Il bullismo consiste in atti di aggressione frequenti e persistenti ai danni di una o più vittime che non possono difendersi a causa dello squilibrio di status o di potere che viene confermato dall’ambiente circostante. Il bullo non ha empatia né compassione e vuole fare del male con intenzione, spesso per nascondere una propria debolezza o insicurezza mostrandosi forte agli occhi degli altri, ma a discapito della vittima.
Il bullismo può essere di tipo fisico attraverso aggressioni come calci, pugni, spintoni o furti; di tipo verbale con insulti e derisioni dirette o indirette; di tipo psicologico tramite sabotaggi ai rapporti di amicizia della vittima con il fine di isolarla.
Quando la dimensione di discriminazione violenta è finalizzata a denigrare una persona per la sua reale o presunta identità di genere, orientamento sessuale o espressione di genere, parliamo di “bullismo omofobico”. Esso può includere aggressioni di ogni tipo, così come l’uso di epiteti omofobici. Questo abuso non attacca solo il soggetto in quanto tale, ma si rivolge anche a una dimensione privata e personale in un’età in cui sta crescendo e scoprendo se stesso.
L’ omofobia non costituisce affatto una fobia, piuttosto una forma di odio verso l’affettività, le persone e i gruppi non eterosessuali, adottando un comportamento evitante e oppositivo nei confronti di essi.
Andrea Spezzacatena il 20 novembre 2012 si è tolto la vita. Aveva quindici anni ed era vittima di bullismo omofobico.
Il nostro Istituto è stato invitato a riflettere su questa terribile tragedia partecipando alla visione del film “Il ragazzo dai pantaloni rosa”. Il film gioca con le emozioni dello spettatore tramite inquadrature in primo piano che evidenziano come il corpo e le espressioni comunichino molto più delle parole. La pellicola fa leva su come l’ambiente scolastico influisca sulla salute mentale dei giovani, mostrando la stessa scena prima e dopo gli abusi subiti.

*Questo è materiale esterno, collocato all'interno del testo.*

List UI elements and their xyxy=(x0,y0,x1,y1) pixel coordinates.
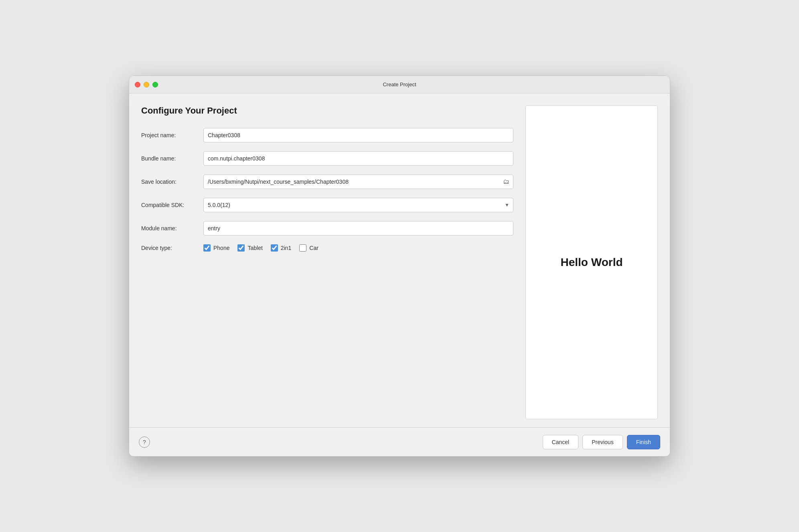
project-name-row: Project name: xyxy=(141,128,513,142)
maximize-button[interactable] xyxy=(152,82,158,87)
device-type-checkboxes: Phone Tablet 2in1 Car xyxy=(203,244,318,252)
save-location-label: Save location: xyxy=(141,179,203,185)
footer-left: ? xyxy=(139,437,150,448)
compatible-sdk-label: Compatible SDK: xyxy=(141,202,203,208)
minimize-button[interactable] xyxy=(144,82,149,87)
project-name-label: Project name: xyxy=(141,132,203,138)
module-name-input[interactable] xyxy=(203,221,513,236)
device-2in1-label: 2in1 xyxy=(281,245,291,251)
help-icon: ? xyxy=(143,439,146,445)
device-phone-checkbox[interactable] xyxy=(203,244,211,252)
create-project-window: Create Project Configure Your Project Pr… xyxy=(129,75,670,457)
footer-buttons: Cancel Previous Finish xyxy=(543,435,660,449)
device-tablet-label: Tablet xyxy=(247,245,262,251)
device-car-label: Car xyxy=(309,245,318,251)
save-location-input[interactable] xyxy=(203,175,513,189)
device-tablet-checkbox[interactable] xyxy=(237,244,245,252)
traffic-lights xyxy=(135,82,158,87)
compatible-sdk-row: Compatible SDK: 5.0.0(12) 4.1.0(11) 4.0.… xyxy=(141,198,513,212)
compatible-sdk-select[interactable]: 5.0.0(12) 4.1.0(11) 4.0.0(10) xyxy=(203,198,513,212)
browse-folder-button[interactable]: 🗂 xyxy=(499,175,513,189)
main-content: Configure Your Project Project name: Bun… xyxy=(129,93,670,427)
device-phone-label: Phone xyxy=(213,245,229,251)
content-area: Configure Your Project Project name: Bun… xyxy=(129,93,670,427)
help-button[interactable]: ? xyxy=(139,437,150,448)
finish-button[interactable]: Finish xyxy=(627,435,660,449)
bundle-name-input[interactable] xyxy=(203,151,513,166)
device-phone-item[interactable]: Phone xyxy=(203,244,229,252)
preview-panel: Hello World xyxy=(525,106,658,419)
page-title: Configure Your Project xyxy=(141,106,513,116)
window-title: Create Project xyxy=(383,81,416,87)
device-car-item[interactable]: Car xyxy=(299,244,318,252)
module-name-label: Module name: xyxy=(141,225,203,231)
save-location-row: Save location: 🗂 xyxy=(141,175,513,189)
project-name-input[interactable] xyxy=(203,128,513,142)
device-tablet-item[interactable]: Tablet xyxy=(237,244,262,252)
previous-button[interactable]: Previous xyxy=(582,435,623,449)
device-type-row: Device type: Phone Tablet 2in1 xyxy=(141,244,513,252)
device-type-label: Device type: xyxy=(141,245,203,251)
footer: ? Cancel Previous Finish xyxy=(129,427,670,456)
preview-hello-world: Hello World xyxy=(560,256,623,269)
save-location-wrapper: 🗂 xyxy=(203,175,513,189)
sdk-select-wrapper: 5.0.0(12) 4.1.0(11) 4.0.0(10) ▼ xyxy=(203,198,513,212)
module-name-row: Module name: xyxy=(141,221,513,236)
form-panel: Configure Your Project Project name: Bun… xyxy=(141,106,525,419)
title-bar: Create Project xyxy=(129,76,670,93)
device-2in1-checkbox[interactable] xyxy=(271,244,278,252)
device-2in1-item[interactable]: 2in1 xyxy=(271,244,291,252)
cancel-button[interactable]: Cancel xyxy=(543,435,579,449)
bundle-name-label: Bundle name: xyxy=(141,155,203,162)
bundle-name-row: Bundle name: xyxy=(141,151,513,166)
device-car-checkbox[interactable] xyxy=(299,244,306,252)
close-button[interactable] xyxy=(135,82,140,87)
folder-icon: 🗂 xyxy=(503,178,509,185)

Nella prima parte del film, Andrea si trova in Calabria dai suoi parenti e gioca in modo spensierato e allegro con suo fratello e altri ragazzini, tant’è che suscita il commento di sua nonna che lo reputa infantile, un pagliaccio; al contrario, sua madre, che rappresenta un importante punto di riferimento per il ragazzo, lo definisce un semplice ragazzo felice.
Verso la fine del film, Andrea si trova sempre in Calabria, dai suoi parenti, e non gioca con i bambini come faceva prima: è completamente apatico e indifferente e la sua famiglia se ne accorge.
Andrea era un ragazzo empatico e purtroppo l’empatia è ormai riservata a pochi. Andrea non era un ragazzo debole, perché debole è chi impone la propria forza fisica sugli altri, mentre forte è chi spende la propria anima per un’altra anima in difficoltà.
Non siamo soli, nessuno lo è, si può e si deve chiedere aiuto.
“Non serve essere poeti per soffrire, basta essere adolescenti”.